__MATERIAL SUPPLIED__:
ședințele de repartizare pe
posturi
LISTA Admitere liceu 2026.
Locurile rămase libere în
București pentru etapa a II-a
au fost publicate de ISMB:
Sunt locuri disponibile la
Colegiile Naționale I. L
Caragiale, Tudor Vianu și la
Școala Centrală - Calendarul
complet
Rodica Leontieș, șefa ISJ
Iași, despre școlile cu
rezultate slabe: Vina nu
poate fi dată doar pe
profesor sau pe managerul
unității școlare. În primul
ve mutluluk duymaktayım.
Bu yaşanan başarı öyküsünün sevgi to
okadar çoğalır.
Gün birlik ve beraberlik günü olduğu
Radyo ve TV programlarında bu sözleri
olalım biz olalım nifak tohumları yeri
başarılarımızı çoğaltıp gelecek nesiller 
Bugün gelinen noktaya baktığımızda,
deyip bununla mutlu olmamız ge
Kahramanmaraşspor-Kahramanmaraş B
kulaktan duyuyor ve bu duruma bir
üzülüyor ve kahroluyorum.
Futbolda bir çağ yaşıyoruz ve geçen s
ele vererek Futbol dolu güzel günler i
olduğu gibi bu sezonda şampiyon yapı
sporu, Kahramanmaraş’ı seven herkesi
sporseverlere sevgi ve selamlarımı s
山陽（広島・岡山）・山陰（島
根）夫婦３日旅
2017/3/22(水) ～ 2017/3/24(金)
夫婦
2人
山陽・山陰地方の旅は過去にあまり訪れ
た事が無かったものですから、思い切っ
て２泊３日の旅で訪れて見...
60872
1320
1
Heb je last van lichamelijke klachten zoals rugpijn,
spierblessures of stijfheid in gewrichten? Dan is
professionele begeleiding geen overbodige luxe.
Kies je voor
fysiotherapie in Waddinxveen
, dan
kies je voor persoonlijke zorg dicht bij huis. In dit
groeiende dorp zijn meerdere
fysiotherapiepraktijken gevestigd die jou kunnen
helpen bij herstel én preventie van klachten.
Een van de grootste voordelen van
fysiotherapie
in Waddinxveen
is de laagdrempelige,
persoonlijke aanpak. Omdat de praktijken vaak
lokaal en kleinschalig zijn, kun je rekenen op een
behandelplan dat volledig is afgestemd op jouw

__TASK STATEMENT__:
Please repeat the data in full so that nothing differs from the original.

__WRITTEN REPLY__:
ședințele de repartizare pe
posturi
LISTA Admitere liceu 2026.
Locurile rămase libere în
București pentru etapa a II-a
au fost publicate de ISMB:
Sunt locuri disponibile la
Colegiile Naționale I. L
Caragiale, Tudor Vianu și la
Școala Centrală - Calendarul
complet
Rodica Leontieș, șefa ISJ
Iași, despre școlile cu
rezultate slabe: Vina nu
poate fi dată doar pe
profesor sau pe managerul
unității școlare. În primul
ve mutluluk duymaktayım.
Bu yaşanan başarı öyküsünün sevgi to
okadar çoğalır.
Gün birlik ve beraberlik günü olduğu
Radyo ve TV programlarında bu sözleri
olalım biz olalım nifak tohumları yeri
başarılarımızı çoğaltıp gelecek nesiller 
Bugün gelinen noktaya baktığımızda,
deyip bununla mutlu olmamız ge
Kahramanmaraşspor-Kahramanmaraş B
kulaktan duyuyor ve bu duruma bir
üzülüyor ve kahroluyorum.
Futbolda bir çağ yaşıyoruz ve geçen s
ele vererek Futbol dolu güzel günler i
olduğu gibi bu sezonda şampiyon yapı
sporu, Kahramanmaraş’ı seven herkesi
sporseverlere sevgi ve selamlarımı s
山陽（広島・岡山）・山陰（島
根）夫婦３日旅
2017/3/22(水) ～ 2017/3/24(金)
夫婦
2人
山陽・山陰地方の旅は過去にあまり訪れ
た事が無かったものですから、思い切っ
て２泊３日の旅で訪れて見...
60872
1320
1
Heb je last van lichamelijke klachten zoals rugpijn,
spierblessures of stijfheid in gewrichten? Dan is
professionele begeleiding geen overbodige luxe.
Kies je voor
fysiotherapie in Waddinxveen
, dan
kies je voor persoonlijke zorg dicht bij huis. In dit
groeiende dorp zijn meerdere
fysiotherapiepraktijken gevestigd die jou kunnen
helpen bij herstel én preventie van klachten.
Een van de grootste voordelen van
fysiotherapie
in Waddinxveen
is de laagdrempelige,
persoonlijke aanpak. Omdat de praktijken vaak
lokaal en kleinschalig zijn, kun je rekenen op een
behandelplan dat volledig is afgestemd op jouw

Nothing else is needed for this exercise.